M&G: Market desperately looks for 'dovish' signals from ECB

ECB
dove dovish duif

By Gareth Jandrell, Fund Manager at M&G’s Public Fixed Income team

As expected, we got another 50bp hike from the ECB. On top of that, Lagarde revealed an intention to do another 50bp hike in March. The Governing Counsel maintained its language to raise rates “significantly”, “at a steady pace” and “keeping interest rates at restrictive levels”. So one would be forgiven for thinking the ECB was still on a hawkish trajectory. Markets thought otherwise, reacting as if the ECB had just announced rate cuts, with euro-area bonds rallying hard and the euro weakening.

Clearly the market is desperate for a sign that the ECB will soon start slowing the pace of tightening, so part of the dovish reaction may come down to positioning. Lagarde describing inflation and growth risks as becoming more balanced will have also given confidence to bond investors. Nevertheless, this rally does look premature; headline inflation remains a long way from target, core inflation has yet to see any meaningful reduction, and, as we recently saw from Spain, core inflation can still surprise to the upside.
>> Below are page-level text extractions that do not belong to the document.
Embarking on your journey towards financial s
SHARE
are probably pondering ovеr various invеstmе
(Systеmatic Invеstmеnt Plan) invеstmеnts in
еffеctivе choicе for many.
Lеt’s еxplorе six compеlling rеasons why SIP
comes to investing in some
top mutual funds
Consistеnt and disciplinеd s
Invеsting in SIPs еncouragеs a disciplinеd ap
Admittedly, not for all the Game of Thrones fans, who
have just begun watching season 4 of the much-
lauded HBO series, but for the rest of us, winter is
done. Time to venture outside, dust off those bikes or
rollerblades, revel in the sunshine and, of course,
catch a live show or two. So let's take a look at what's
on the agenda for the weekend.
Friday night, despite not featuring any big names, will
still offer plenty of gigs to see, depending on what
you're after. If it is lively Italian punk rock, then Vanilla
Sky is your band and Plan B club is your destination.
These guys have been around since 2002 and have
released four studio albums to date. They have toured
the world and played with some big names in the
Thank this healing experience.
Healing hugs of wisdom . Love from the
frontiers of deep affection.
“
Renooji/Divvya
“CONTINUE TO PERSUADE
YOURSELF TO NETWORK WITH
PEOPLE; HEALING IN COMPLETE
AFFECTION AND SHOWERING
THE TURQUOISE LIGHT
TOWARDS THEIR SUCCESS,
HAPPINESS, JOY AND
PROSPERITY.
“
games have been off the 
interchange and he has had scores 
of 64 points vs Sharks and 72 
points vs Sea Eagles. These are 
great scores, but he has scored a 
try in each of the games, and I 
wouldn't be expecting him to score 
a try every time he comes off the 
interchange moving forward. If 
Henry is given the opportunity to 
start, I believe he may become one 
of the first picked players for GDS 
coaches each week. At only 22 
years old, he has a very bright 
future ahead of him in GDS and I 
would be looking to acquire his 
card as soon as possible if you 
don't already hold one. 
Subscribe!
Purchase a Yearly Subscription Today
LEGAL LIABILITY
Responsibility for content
Not much more to add on European QT from what we already heard in the December meeting, other than reinvestments will be broadly proportional across APP portfolios and the ECB’s corporate bond portfolio (CSPP) reinvestments will be tilted towards issuers with a better climate credentials. How these credentials will be defined is still unclear as this is going to be driven by a mix of measures, ranging from absolute emissions to good disclosure practices. I suspect investors will be laser-focused on which bonds are bought and sold by the ECB each week to figure out who is on the naughty list.